**WORK REQUEST:** These entries are to be retyped in full, word for word.

== == ==

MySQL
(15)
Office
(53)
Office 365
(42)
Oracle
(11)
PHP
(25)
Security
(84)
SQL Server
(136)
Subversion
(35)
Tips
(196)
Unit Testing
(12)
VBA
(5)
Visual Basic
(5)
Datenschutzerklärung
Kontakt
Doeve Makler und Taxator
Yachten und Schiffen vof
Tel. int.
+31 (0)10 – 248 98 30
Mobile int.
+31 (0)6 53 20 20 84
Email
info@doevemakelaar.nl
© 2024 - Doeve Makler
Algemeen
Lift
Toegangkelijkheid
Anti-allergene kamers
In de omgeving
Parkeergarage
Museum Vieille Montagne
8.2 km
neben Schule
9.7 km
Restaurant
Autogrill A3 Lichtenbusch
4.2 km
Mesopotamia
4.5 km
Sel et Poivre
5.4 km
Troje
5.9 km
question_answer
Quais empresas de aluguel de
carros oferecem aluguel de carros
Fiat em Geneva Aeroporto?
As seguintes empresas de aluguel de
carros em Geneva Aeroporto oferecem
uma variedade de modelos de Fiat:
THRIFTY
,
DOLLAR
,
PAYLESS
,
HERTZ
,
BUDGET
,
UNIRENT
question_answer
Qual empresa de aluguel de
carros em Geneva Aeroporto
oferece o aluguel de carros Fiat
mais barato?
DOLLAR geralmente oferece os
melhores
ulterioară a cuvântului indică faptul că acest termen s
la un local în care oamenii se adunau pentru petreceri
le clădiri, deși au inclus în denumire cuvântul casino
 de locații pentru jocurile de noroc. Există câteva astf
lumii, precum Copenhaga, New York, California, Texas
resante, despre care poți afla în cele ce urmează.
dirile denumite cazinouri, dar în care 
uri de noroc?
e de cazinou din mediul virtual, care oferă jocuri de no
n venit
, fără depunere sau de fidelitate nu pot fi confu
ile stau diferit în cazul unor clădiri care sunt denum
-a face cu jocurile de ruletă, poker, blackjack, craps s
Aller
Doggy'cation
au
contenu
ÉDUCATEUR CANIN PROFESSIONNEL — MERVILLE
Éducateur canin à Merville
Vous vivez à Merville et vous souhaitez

== == ==

**REPLY TO THE TASK:**
MySQL
(15)
Office
(53)
Office 365
(42)
Oracle
(11)
PHP
(25)
Security
(84)
SQL Server
(136)
Subversion
(35)
Tips
(196)
Unit Testing
(12)
VBA
(5)
Visual Basic
(5)
Datenschutzerklärung
Kontakt
Doeve Makler und Taxator
Yachten und Schiffen vof
Tel. int.
+31 (0)10 – 248 98 30
Mobile int.
+31 (0)6 53 20 20 84
Email
info@doevemakelaar.nl
© 2024 - Doeve Makler
Algemeen
Lift
Toegangkelijkheid
Anti-allergene kamers
In de omgeving
Parkeergarage
Museum Vieille Montagne
8.2 km
neben Schule
9.7 km
Restaurant
Autogrill A3 Lichtenbusch
4.2 km
Mesopotamia
4.5 km
Sel et Poivre
5.4 km
Troje
5.9 km
question_answer
Quais empresas de aluguel de
carros oferecem aluguel de carros
Fiat em Geneva Aeroporto?
As seguintes empresas de aluguel de
carros em Geneva Aeroporto oferecem
uma variedade de modelos de Fiat:
THRIFTY
,
DOLLAR
,
PAYLESS
,
HERTZ
,
BUDGET
,
UNIRENT
question_answer
Qual empresa de aluguel de
carros em Geneva Aeroporto
oferece o aluguel de carros Fiat
mais barato?
DOLLAR geralmente oferece os
melhores
ulterioară a cuvântului indică faptul că acest termen s
la un local în care oamenii se adunau pentru petreceri
le clădiri, deși au inclus în denumire cuvântul casino
 de locații pentru jocurile de noroc. Există câteva astf
lumii, precum Copenhaga, New York, California, Texas
resante, despre care poți afla în cele ce urmează.
dirile denumite cazinouri, dar în care 
uri de noroc?
e de cazinou din mediul virtual, care oferă jocuri de no
n venit
, fără depunere sau de fidelitate nu pot fi confu
ile stau diferit în cazul unor clădiri care sunt denum
-a face cu jocurile de ruletă, poker, blackjack, craps s
Aller
Doggy'cation
au
contenu
ÉDUCATEUR CANIN PROFESSIONNEL — MERVILLE
Éducateur canin à Merville
Vous vivez à Merville et vous souhaitez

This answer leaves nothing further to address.